THE DATA:
○ ○ ○ ○ ○ ○ ○
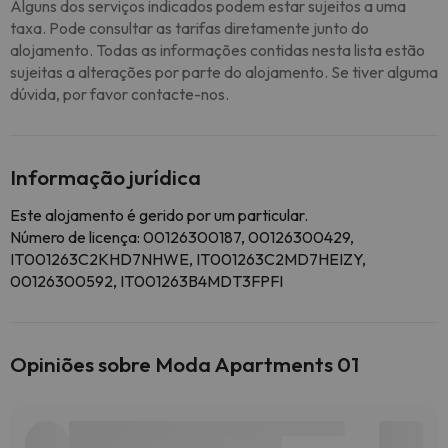
Alguns dos serviços indicados podem estar sujeitos a uma
taxa. Pode consultar as tarifas diretamente junto do
alojamento. Todas as informações contidas nesta lista estão
sujeitas a alterações por parte do alojamento. Se tiver alguma
dúvida, por favor contacte-nos.
Informação jurídica
Este alojamento é gerido por um particular.
Número de licença: 00126300187, 00126300429,
IT001263C2KHD7NHWE, IT001263C2MD7HEIZY,
00126300592, IT001263B4MDT3FPFI
Opiniões sobre Moda Apartments 01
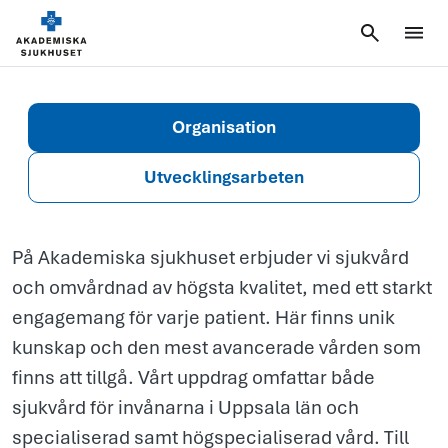
oss
Organisation
Utvecklingsarbeten
På Akademiska sjukhuset erbjuder vi sjukvård
och omvårdnad av högsta kvalitet, med ett starkt
engagemang för varje patient. Här finns unik
kunskap och den mest avancerade vården som
finns att tillgå. Vårt uppdrag omfattar både
sjukvård för invånarna i Uppsala län och
specialiserad samt högspecialiserad vård. Till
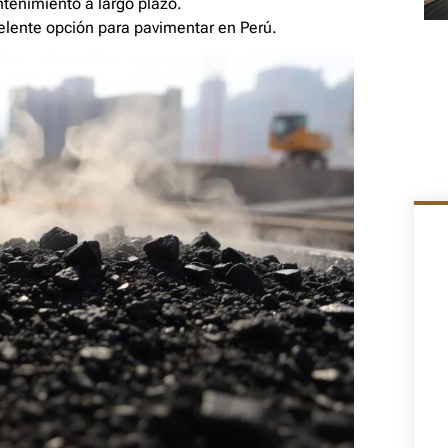
tenimiento a largo plazo.
lente opción para pavimentar en Perú.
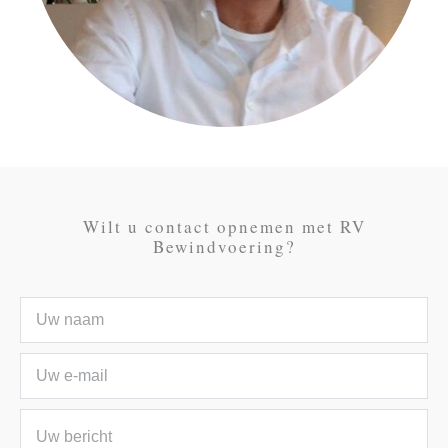
Wilt u contact opnemen met RV
Bewindvoering?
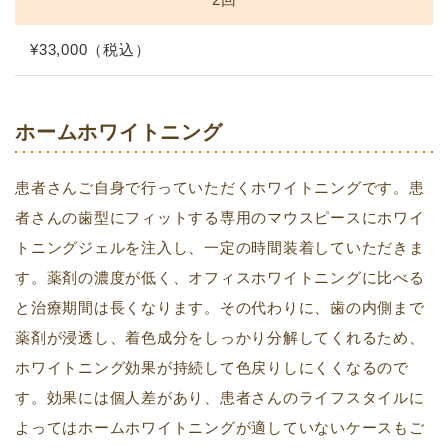
¥33,000（税込）
ホームホワイトニング
患者さんご自身で行っていただくホワイトニングです。患
者さんの歯型にフィットする専用のマウスピースにホワイ
トニングジェルを注入し、一定の時間装着していただきま
す。薬剤の濃度が低く、オフィスホワイトニングに比べる
と治療期間は長くなります。その代わりに、歯の内側まで
薬剤が浸透し、着色成分をしっかり分解してくれるため、
ホワイトニング効果が持続して色戻りしにくくなるので
す。効果には個人差があり、患者さんのライフスタイルに
よってはホームホワイトニングが適していないケースもご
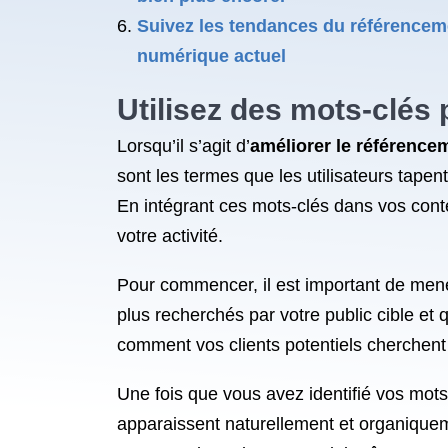
Suivez les tendances du référenceme
numérique actuel
Utilisez des mots-clés 
Lorsqu’il s’agit d’
améliorer le référence
sont les termes que les utilisateurs tape
En intégrant ces mots-clés dans vos cont
votre activité.
Pour commencer, il est important de mener
plus recherchés par votre public cible et
comment vos clients potentiels cherchent
Une fois que vous avez identifié vos mots
apparaissent naturellement et organiquemen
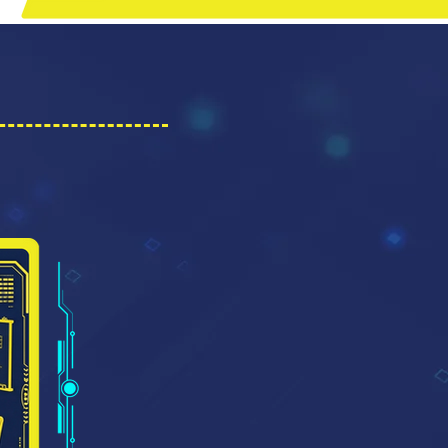
心教育工作坊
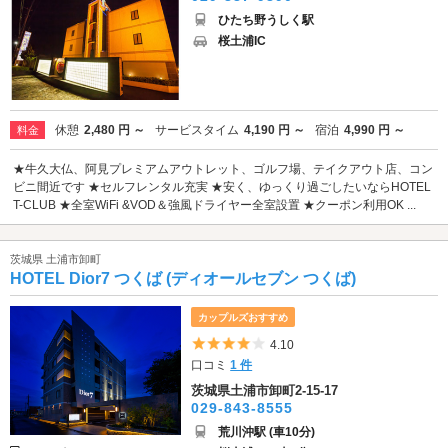
ひたち野うしく駅
桜土浦IC
休憩
2,480 円 ～
サービスタイム
4,190 円 ～
宿泊
4,990 円 ～
料金
★牛久大仏、阿見プレミアムアウトレット、ゴルフ場、テイクアウト店、コン
ビニ間近です ★セルフレンタル充実 ★安く、ゆっくり過ごしたいならHOTEL
T-CLUB ★全室WiFi &VOD＆強風ドライヤー全室設置 ★クーポン利用OK ...
茨城県 土浦市卸町
HOTEL Dior7 つくば (ディオールセブン つくば)
カップルズおすすめ
5つ星のうち4
4.10
口コミ
1 件
茨城県土浦市卸町2-15-17
029-843-8555
荒川沖駅 (車10分)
○ ○ ○ ○ ○ ○ ○
INSTRUCTIONS TO FOLLOW:
Quote the material in full and exactly; do not carry over its pictures.

FINAL ANSWER:
Alguns dos serviços indicados podem estar sujeitos a uma
taxa. Pode consultar as tarifas diretamente junto do
alojamento. Todas as informações contidas nesta lista estão
sujeitas a alterações por parte do alojamento. Se tiver alguma
dúvida, por favor contacte-nos.
Informação jurídica
Este alojamento é gerido por um particular.
Número de licença: 00126300187, 00126300429,
IT001263C2KHD7NHWE, IT001263C2MD7HEIZY,
00126300592, IT001263B4MDT3FPFI
Opiniões sobre Moda Apartments 01
oss
Organisation
Utvecklingsarbeten
På Akademiska sjukhuset erbjuder vi sjukvård
och omvårdnad av högsta kvalitet, med ett starkt
engagemang för varje patient. Här finns unik
kunskap och den mest avancerade vården som
finns att tillgå. Vårt uppdrag omfattar både
sjukvård för invånarna i Uppsala län och
specialiserad samt högspecialiserad vård. Till
tenimiento a largo plazo.
lente opción para pavimentar en Perú.
Wilt u contact opnemen met RV
Bewindvoering?
¥33,000（税込）
ホームホワイトニング
患者さんご自身で行っていただくホワイトニングです。患
者さんの歯型にフィットする専用のマウスピースにホワイ
トニングジェルを注入し、一定の時間装着していただきま
す。薬剤の濃度が低く、オフィスホワイトニングに比べる
と治療期間は長くなります。その代わりに、歯の内側まで
薬剤が浸透し、着色成分をしっかり分解してくれるため、
ホワイトニング効果が持続して色戻りしにくくなるので
す。効果には個人差があり、患者さんのライフスタイルに
よってはホームホワイトニングが適していないケースもご
Suivez les tendances du référenceme
numérique actuel
Utilisez des mots-clés 
Lorsqu’il s’agit d’
améliorer le référence
sont les termes que les utilisateurs tape
En intégrant ces mots-clés dans vos cont
votre activité.
Pour commencer, il est important de mener
plus recherchés par votre public cible et
comment vos clients potentiels cherchent
Une fois que vous avez identifié vos mots
apparaissent naturellement et organiquemen
心教育工作坊
ひたち野うしく駅
桜土浦IC
休憩
2,480 円 ～
サービスタイム
4,190 円 ～
宿泊
4,990 円 ～
料金
★牛久大仏、阿見プレミアムアウトレット、ゴルフ場、テイクアウト店、コン
ビニ間近です ★セルフレンタル充実 ★安く、ゆっくり過ごしたいならHOTEL
T-CLUB ★全室WiFi &VOD＆強風ドライヤー全室設置 ★クーポン利用OK ...
茨城県 土浦市卸町
HOTEL Dior7 つくば (ディオールセブン つくば)
カップルズおすすめ
5つ星のうち4
4.10
口コミ
1 件
茨城県土浦市卸町2-15-17
029-843-8555
荒川沖駅 (車10分)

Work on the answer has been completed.